Over half of RCTs (56 percent) imposed an upper age limit, most often excluding adults older than 70 years. Only one-third (33 percent) of studies explicitly reported data on older adults. The result is a persistent “representation gap” between who we study and who we treat. The gap was widest in RA, SLE, SpA, and SSc—the very conditions most commonly seen in practice—while trials in AAV, GCA/PMR, and IIM were somewhat more age-aligned. When compared with observational cohort data, mean participant ages in nearly every disease were younger than those of real-world patients.

This matters because clinical practice guidelines, the backbone of evidence-based medicine, are largely built on these same RCTs. When older adults are excluded, the guidance that follows risks being incomplete or misleading for the population most affected. Older adults often have multimorbidity, altered drug metabolism, and polypharmacy that can change both risk and response. The impact of biologics or targeted synthetic DMARDs may differ substantially when used alongside common comorbidities like chronic kidney disease, heart failure, or diabetes. Yet dosing, monitoring, and safety recommendations are still based on trial populations that rarely reflect these complexities. As a result, clinicians are left navigating uncharted territory and forced to extrapolate efficacy and safety data to an age group that was systematically left out of the evidence base.

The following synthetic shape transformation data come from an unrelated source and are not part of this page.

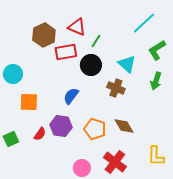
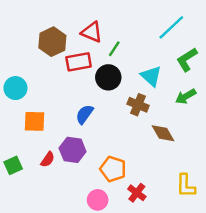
green arrow: (156, 81) -> (186, 96), turned 42
brown diamond: (124, 126) -> (163, 133), moved
orange pentagon: (95, 129) -> (113, 169), moved
red cross: (115, 162) -> (137, 193), size x0.7

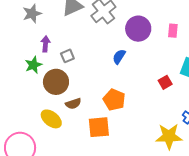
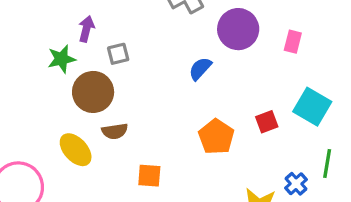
orange pentagon: (114, 100) -> (216, 137), moved
orange square: (99, 127) -> (149, 176), size x0.7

The authors emphasize that addressing these gaps will require intentional design rather than passive inclusion. Efforts such as the NIH Inclusion Across the Lifespan Policy have laid the groundwork, but meaningful change demands practical strategies that make participation feasible for older adults. One emerging approach is the 5Ts Framework for Research Inclusion, which provides a roadmap for embedding age inclusivity into study design. It calls for creating target populations that reflect real-world demographics, assembling multidisciplinary teams that include geriatric and aging-science expertise, using appropriate tools such as functional and patient-reported outcome measures that balance data needs with participant burden, allowing additional time for study visits and follow-up when comorbidities make participation slower or more complex, and adopting practical accommodations such as transportation support, large-print materials, or caregiver involvement to help older adults take part.

This systematic review underscores a persistent disconnect between the populations we study and the patients we serve. As the field continues to innovate in therapeutics, it must also evolve in inclusion. Our patients are aging. Representation in research isn’t optional—it’s essential for relevance and for truly reflecting the patients filling our waiting rooms, those managing arthritis alongside aging.